In this reading, the news leaks have the same impact of the announcement in late August by Mohamed ElBaradei of the IAEA that the agency has accepted an Iranian proposal to work out all outstanding issues on Iran's nuclear program over the course of the next two months.

This announcement, following ElBaradei's earlier warnings against the maneuvers of "crazies" who want war with Iran, temporarily threw cold water on the administration's attempt to portray Iran as an international nuclear scofflaw. Predictably, neoconservative journals and even the Washington Post accused ElBaradei of appeasing Iran.

On the other hand, the leaks could be coming from administration hardliners themselves. Just as Richard Nixon and Henry Kissinger toyed with the "madman" theory of threatening nuclear war to win concessions from Vietnam at the peace table, the U.S. could be putting up a sophisticated bluff.

The leaks feed the notion that "crazies" are about to launch a war on Iran, leaving room for the "adults" in the administration--more conventional foreign policy hands like Defense Secretary Robert Gates and Secretary of State Condoleezza Rice--to exert diplomatic and economic pressure.

- - - - - - - - - - - - - - - -

THE ARGUMENTS against an attack on Iran--especially in late 2007--seem to be overwhelming.

The U.S. military remains bogged down in Iraq; an attack would send world oil prices through the roof, virtually guaranteeing a world recession; the U.S. has little international support for such an endeavor; nor is there public support at home. The administration's threadbare credibility following the Iraq debacle would make portraying Iran as an "imminent threat" to the U.S. a tough sell.

Yet none of these reasons by themselves rules out an attack. And even if no attack is in the offing, the ideological offensive against Iran helps to bolster the administration's attempt to shift the basis of its Middle East support to alliances with Israel and Sunni-dominated regimes.

Radical scholar Noam Chomsky told Alexander Cockburn of CounterPunch that he has moved from being a skeptic on warnings of an imminent attack on Iran to believing that the administration's sheer desperation with failure everywhere it turns makes it "unpredictable"--and therefore more likely to launch an ill-advised attack on Iran.

Still, I think the odds are against an attack on Iran under the Bush administration. The problem that Iran poses to the U.S. is larger than the obsessions of the small, largely discredited band of neoconservatives in Washington--or that of a desperate administration looking for a boost in the polls.

The real problem for Washington lies in the fact that Iran is one of the last remaining holdouts to complete U.S.-Israeli domination of the region. Iran is the only country with sufficient natural resources and population depth to pose a challenge to U.S. allies in the region.

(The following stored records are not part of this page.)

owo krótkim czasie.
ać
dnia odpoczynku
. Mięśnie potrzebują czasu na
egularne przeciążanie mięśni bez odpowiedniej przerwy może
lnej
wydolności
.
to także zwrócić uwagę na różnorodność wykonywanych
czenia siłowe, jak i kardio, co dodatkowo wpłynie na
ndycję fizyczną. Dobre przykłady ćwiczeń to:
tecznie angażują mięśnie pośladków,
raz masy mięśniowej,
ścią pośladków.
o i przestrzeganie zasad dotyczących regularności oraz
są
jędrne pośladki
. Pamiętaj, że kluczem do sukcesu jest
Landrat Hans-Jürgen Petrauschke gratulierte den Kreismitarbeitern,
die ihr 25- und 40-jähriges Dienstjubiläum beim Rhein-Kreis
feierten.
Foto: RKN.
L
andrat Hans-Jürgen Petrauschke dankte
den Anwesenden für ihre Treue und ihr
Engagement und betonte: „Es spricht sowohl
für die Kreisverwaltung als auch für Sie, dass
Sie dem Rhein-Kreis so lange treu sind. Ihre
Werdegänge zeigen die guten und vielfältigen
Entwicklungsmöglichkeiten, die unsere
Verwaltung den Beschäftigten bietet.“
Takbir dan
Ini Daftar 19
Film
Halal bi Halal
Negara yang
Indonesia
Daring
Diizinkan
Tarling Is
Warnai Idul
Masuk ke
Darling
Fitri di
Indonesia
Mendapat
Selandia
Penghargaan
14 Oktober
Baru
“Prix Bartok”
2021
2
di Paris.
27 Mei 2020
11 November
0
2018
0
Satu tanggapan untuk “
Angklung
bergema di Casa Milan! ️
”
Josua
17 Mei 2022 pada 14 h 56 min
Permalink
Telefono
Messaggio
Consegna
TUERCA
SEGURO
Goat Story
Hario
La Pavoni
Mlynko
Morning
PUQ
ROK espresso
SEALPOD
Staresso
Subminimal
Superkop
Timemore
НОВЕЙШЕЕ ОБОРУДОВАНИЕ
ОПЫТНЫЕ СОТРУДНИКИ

An Iran with nuclear power makes it more powerful on the world hydrocarbon market. And an Iran with nuclear weapons undermines the U.S.-Israeli nuclear monopoly in the region.

Even if it somehow successfully disables every nuclear installation in Iran, the U.S. would still face an Iran that isn't on the U.S. side when it comes to Middle Eastern and hydrocarbon issues.

That's why Washington is really more interested in changing the regime--or, at least, changing the regime's posture toward the U.S. And for now, with Washington in a much weaker position in the region, an escalating campaign of pressure and sanctions, led by the U.S. and backed by Europe, may be more effective in pushing this agenda than an attack that will shore up the Iranian regime domestically in the short term.

Waiting would also give the U.S. time to rebuild its international standing after the Bush administration is gone--not to mention allow the oil industry to build an alternative to the Strait of Hormuz as a transit point for oil.

Make no mistake: the U.S. doesn't want to coexist with an Iran that doesn't follow the U.S. program for the Middle East.

But if U.S. imperialism decides that war is the only way that it can achieve this objective, it will most likely wait until it can delegate this task to a President Clinton or Obama--both of whom have shown no hesitation to rattle the saber against Iran.